Not every content curation program has the same set of goals, which means not every content curation program will be measured by the same set of metrics to assess ROI.  For our clients, goals can range from:

  • Lead generation
  • Search engine page rank improvements
  • Thought leadership
  • Audience engagement
  • Brand awareness

In each case, there is a clearly articulated program objective with a set of KPIs used to assess, adjust and measure against.


Content is not homogenous.  If you look at Intel IQ as a case study, there is an article called “High Tech Bridges Marry Function and Beauty”, and a second called, “Toshiba’s New 21:9 Widescreen Ultrabook Is All About Entertainment”.  Both are technology related, but the first is about the marriage between technology, architectural engineering and design, while the second is about functionality and performance in a thin and light laptop for entertainment.

Both articles are about the marriage between technology, design, form and function, but will likely appeal to two different audiences.  In a successful content curation program, you need to segment your target audiences to maximize engagement and performance.

Define Topics

Once you understand who is being targeted and why (goal setting), the next step is setting a clear editorial agenda.  Topic repetition is an important method to establish consistency, familiarity and thought-leadership.

Establish An Editorial Style

Each author has a unique style and their relationship to a topic influences how they write and what they say.  A journalist reporting on an issue will write from a very different viewpoint than a blogger who is passionately engaged or in the midst of an experience related to that topic.  When you establish a community of contributors or curators, a clear editorial goal is essential to stand out from the crowd and create a point of consistency and differentiation.

Develop Community

Selecting articles from other Websites and using algorithms to help you find articles will definitely provide a steam of content. But finding authors whose content you like and having them participate directly within the content strategy as active content contributors, yields a mutually beneficial outcome that is far more rewarding and engaging.

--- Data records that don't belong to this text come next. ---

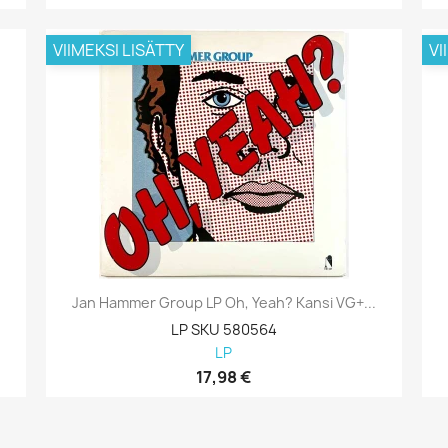
VIIMEKSI LISÄTTY
VI
Jan Hammer Group LP Oh, Yeah? Kansi VG+...
LP SKU 580564
LP
17,98 €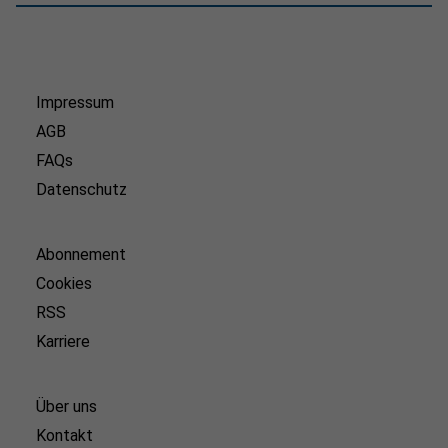
Impressum
AGB
FAQs
Datenschutz
Abonnement
Cookies
RSS
Karriere
Über uns
Kontakt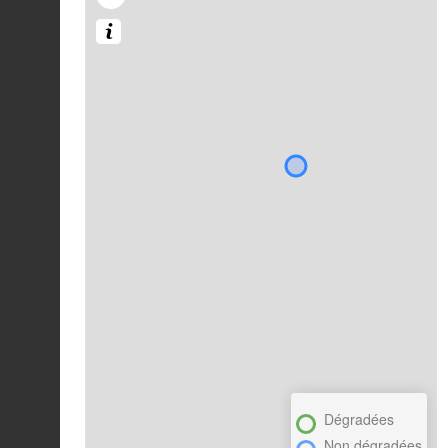
Dégradées
Non dégradées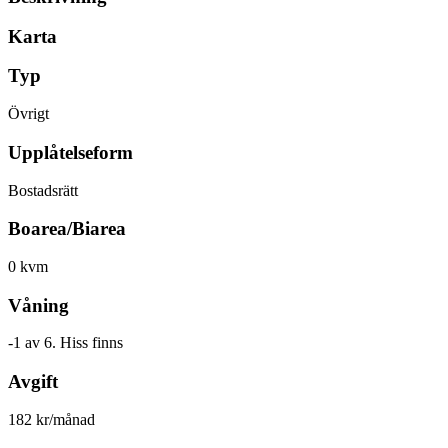
Karta
Typ
Övrigt
Upplåtelseform
Bostadsrätt
Boarea/Biarea
0 kvm
Våning
-1 av 6. Hiss finns
Avgift
182 kr/månad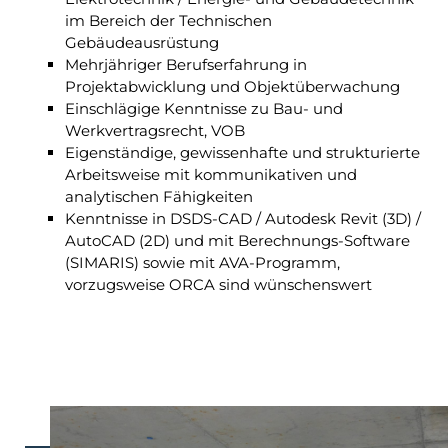
im Bereich der Technischen
Gebäudeausrüstung
Mehrjähriger Berufserfahrung in
Projektabwicklung und Objektüberwachung
Einschlägige Kenntnisse zu Bau- und
Werkvertragsrecht, VOB
Eigenständige, gewissenhafte und strukturierte
Arbeitsweise mit kommunikativen und
analytischen Fähigkeiten
Kenntnisse in DSDS-CAD / Autodesk Revit (3D) /
AutoCAD (2D) und mit Berechnungs-Software
(SIMARIS) sowie mit AVA-Programm,
vorzugsweise ORCA sind wünschenswert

Once your segments are defined, topics selected, editorial style established and community developed, you are ready to start selecting articles or curating.  It is important to curate regularly and select only articles that match the policies and guidelines that have been created.

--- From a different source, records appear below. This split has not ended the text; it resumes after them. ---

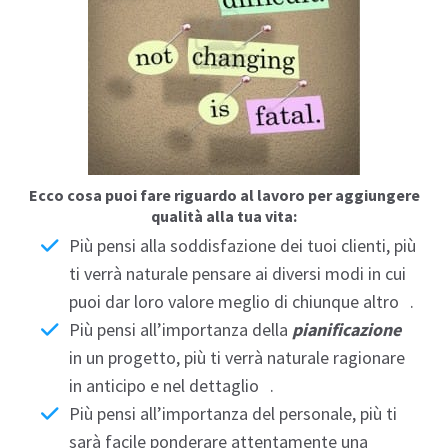
I
Ecco cosa puoi fare riguardo al lavoro per aggiungere
qualità alla tua vita:
Più pensi alla
soddisfazione
dei tuoi clienti, più
ti verrà naturale pensare ai diversi modi in cui
puoi dar loro valore meglio di chiunque altro .
Più pensi all’importanza della
pianificazione
in un progetto, più ti verrà naturale ragionare
in anticipo e nel dettaglio .
Più pensi all’importanza del personale, più ti
sarà facile ponderare attentamente una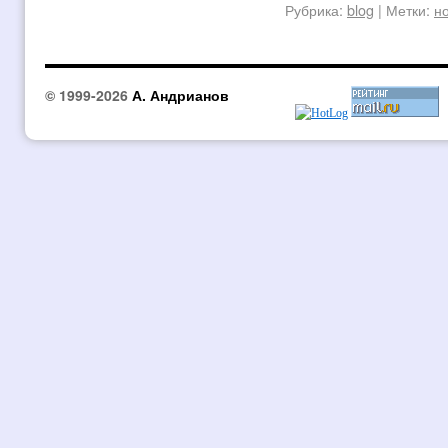
Рубрика:
blog
|
Метки:
н
© 1999-2026
А. Андрианов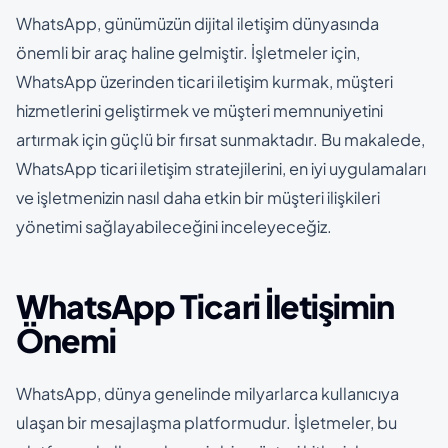
WhatsApp, günümüzün dijital iletişim dünyasında
önemli bir araç haline gelmiştir. İşletmeler için,
WhatsApp üzerinden ticari iletişim kurmak, müşteri
hizmetlerini geliştirmek ve müşteri memnuniyetini
artırmak için güçlü bir fırsat sunmaktadır. Bu makalede,
WhatsApp ticari iletişim stratejilerini, en iyi uygulamaları
ve işletmenizin nasıl daha etkin bir müşteri ilişkileri
yönetimi sağlayabileceğini inceleyeceğiz.
WhatsApp Ticari İletişimin
Önemi
WhatsApp, dünya genelinde milyarlarca kullanıcıya
ulaşan bir mesajlaşma platformudur. İşletmeler, bu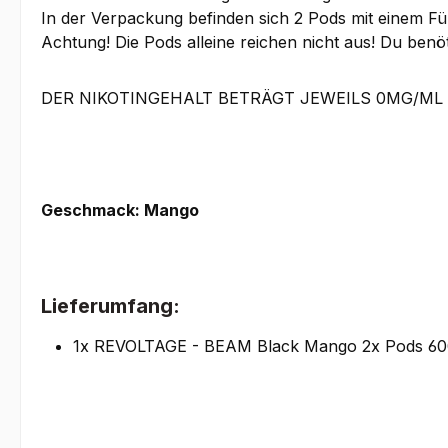
In der Verpackung befinden sich 2 Pods mit einem Fü
Achtung! Die Pods alleine reichen nicht aus! Du benöt
DER NIKOTINGEHALT BETRÄGT JEWEILS 0MG/ML
Geschmack: Mango
Lieferumfang:
1x REVOLTAGE - BEAM Black Mango 2x Pods 600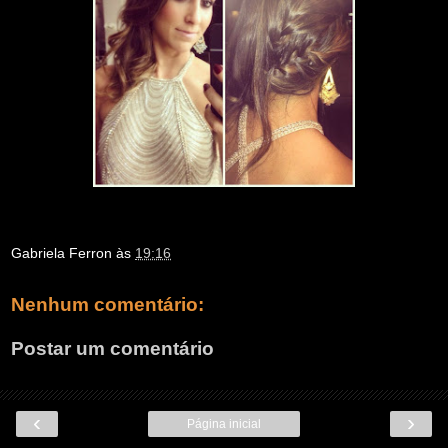
Gabriela Ferron
às
19:16
Nenhum comentário:
Postar um comentário
‹
›
Página inicial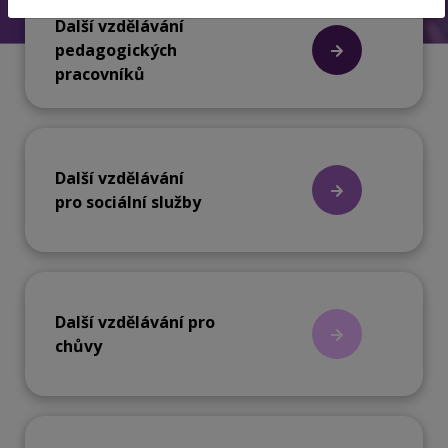
Další vzdělávání
pedagogických
pracovníků
Další vzdělávání
pro sociální služby
Další vzdělávání pro
chůvy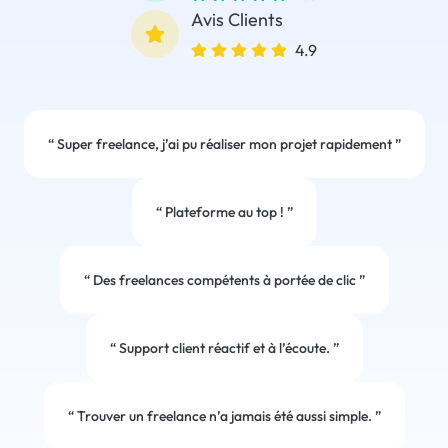
Avis Clients
4.9
“
Super freelance, j’ai pu réaliser mon projet rapidement
”
“
Plateforme au top !
”
“
Des freelances compétents à portée de clic
”
“
Support client réactif et à l’écoute.
”
“
Trouver un freelance n’a jamais été aussi simple.
”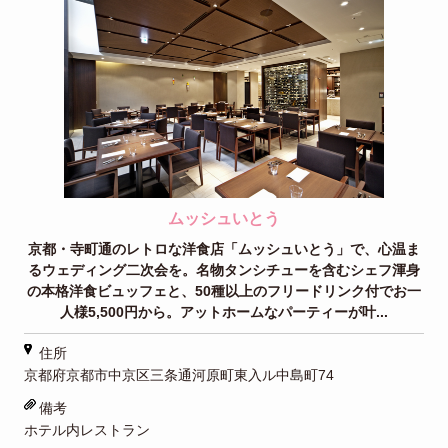
ムッシュいとう
京都・寺町通のレトロな洋食店「ムッシュいとう」で、心温ま
るウェディング二次会を。名物タンシチューを含むシェフ渾身
の本格洋食ビュッフェと、50種以上のフリードリンク付でお一
人様5,500円から。アットホームなパーティーが叶...
住所
京都府京都市中京区三条通河原町東入ル中島町74
備考
ホテル内レストラン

Employee are great curators

Employees make for great curators.  They are often up to speed on the latest trends in your industry and follow your topics out of genuine interest.  If there are clear editorial policies, employees can be a great asset to assist in identifying and curating engaging content.


Curated content works best when it is supported with great content.  When using a platform such as Atomic Reach (plug, plug), curation takes minutes a day, which will keep your content stream fresh, interesting and engaging.  Creating original content is mission critical but it is more time-consuming, difficult and expensive.  With an effective curation program, you will be less reliant on producing original content, deliver fresh content on a daily basis, and have community members promoting your brand. That said, the more original content created, the better the program will perform.


Share content from your contributors across all your social media channels and make sure to always give credit to the originating author.  The more you share, the more the community will push your articles, drive traffic to your site and promote your brand.  Additionally, an increase in organic links, references and traffic will drive better search engine PageRank value.

Get Help With Content Discovery

Open up your content curation universe to the public.  Your customers, personal network and business community are a great resource to leverage, and they will help to build your content repository if you give them the tools that make it easy for them to share content with you.


Not all topics work but those that do will drive performance and ROI.  Analyze on a regular basis, and adapt based on the results.

There you have it.  Atomic Reach content curation 101 and the recipe we use to help make our clients’ content curation programs successful.